For the man who thought bigger was better – it was time for Steve Ballmer to go
Ballmer tripled revenue at Microsoft since he replaced Bill Gates in 2000
Steve Ballmer greets host Ryan Seacrest at the 2012 International Consumer Electronics Show in Las Vegas, Nevada, in 2012. Photograph: David Paul Morris/Bloomberg
Steve Ballmer is an imposing man. He is tall. He is solid. He is loud (his foghorn voice does not have a sotto voce setting).
For a big guy, he also can be surprisingly animated, as anyone will know who has watched those ubiquitous online videos of his (in)famous “developers” speech, in which he storms back and forth onstage, flailing his arms and inciting a room of developers to clap and chant “Developers! Developers! Developers!”
It’s pretty cringemaking – doing that kind of thing needed a bit of tongue-in- cheek self-irony and there is absolutely none.
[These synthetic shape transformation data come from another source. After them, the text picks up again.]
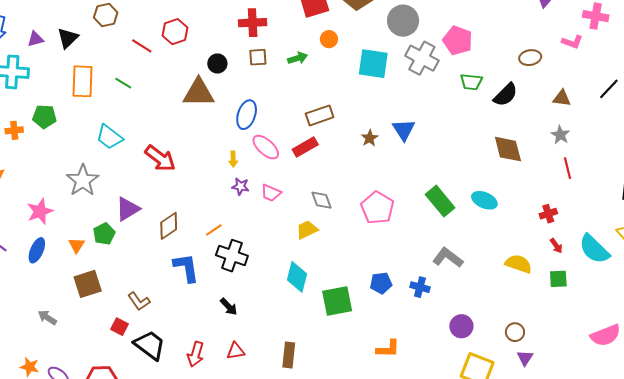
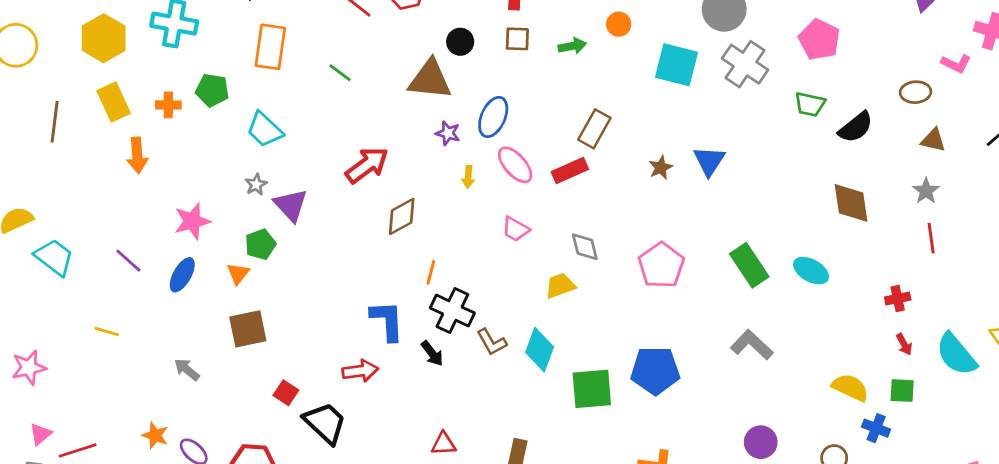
pink pentagon: (458, 40) -> (819, 40), moved
brown ellipse: (530, 58) -> (916, 92), moved
green line: (123, 83) -> (340, 73), moved
brown rectangle: (320, 115) -> (594, 129), turned -48
cyan trapezoid: (109, 137) -> (265, 130), moved
red arrow: (160, 158) -> (367, 165), turned -80
gray star: (83, 180) -> (256, 184), size x0.5
purple star: (240, 186) -> (448, 133), moved
purple triangle: (128, 209) -> (291, 205), moved, turned -48
brown diamond: (169, 226) -> (402, 217), moved
orange line: (214, 230) -> (431, 272), turned -48
green pentagon: (104, 234) -> (260, 244), moved
yellow semicircle: (519, 264) -> (850, 387), moved
blue pentagon: (381, 283) -> (655, 370), size x1.6
blue cross: (420, 287) -> (876, 428), moved
brown L-shape: (139, 301) -> (492, 342), moved
black arrow: (229, 307) -> (432, 353), moved
red arrow: (196, 354) -> (360, 371), moved, turned -120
The Developers chant – as well as the even more (in)famous “Monkey Dance” video clips of him leaping about at a Microsoft anniversary event, just seemed to signify everything that was annoying, trivial and wannabe hip,
but also alarmingly
powerful, about what was then, one of the mightiest
Some appraisals of Ballmer, following his sudden announcement that he would be stepping down from the helm of Microsoft in the next year, pointed to such videos as evidence that Ballmer was more a clown than a proper chief executive.
The only surprise, goes this line of thinking, is that he stayed in the driver’s seat of the company after succeeding founder Bill Gates, for so long.
But that would be unfair to a man who tripled revenue and doubled profits since he replaced Gates in January 2000 – even though share prices have skydived, more than halving the value of the company in those years.
Ballmer was – and is – a tough and intelligent man. So is Gates. The company as it was conceived and as it stands is the product of both of them.
Gates told Forbes in 1999, “We’re both pretty good about being two people with one huge job. Who has what title isn’t a phenomenal element of that.”
Read any history of Microsoft and its clear the company was, like many successful companies, the result of luck, chance, drive and a product vacuum desperately waiting to be filled, even by an essentially crappy product.
The crappy product was DOS, which Gates hoped to flog to IBM as an operating system (OS) for a revolutionary new product – personal computers. IBM didn’t buy it; a disappointed Gates instead turned to licensing it to PC manufacturers and the rest is history.
Thanks to the internet, in the past 15 years, Microsoft’s market changed drastically. The PC and Windows become ever less important. Ballmer – and Gates, as chairman – failed to get the right new products into this shifting market at the right time.
That is why the company’s shares are being punished.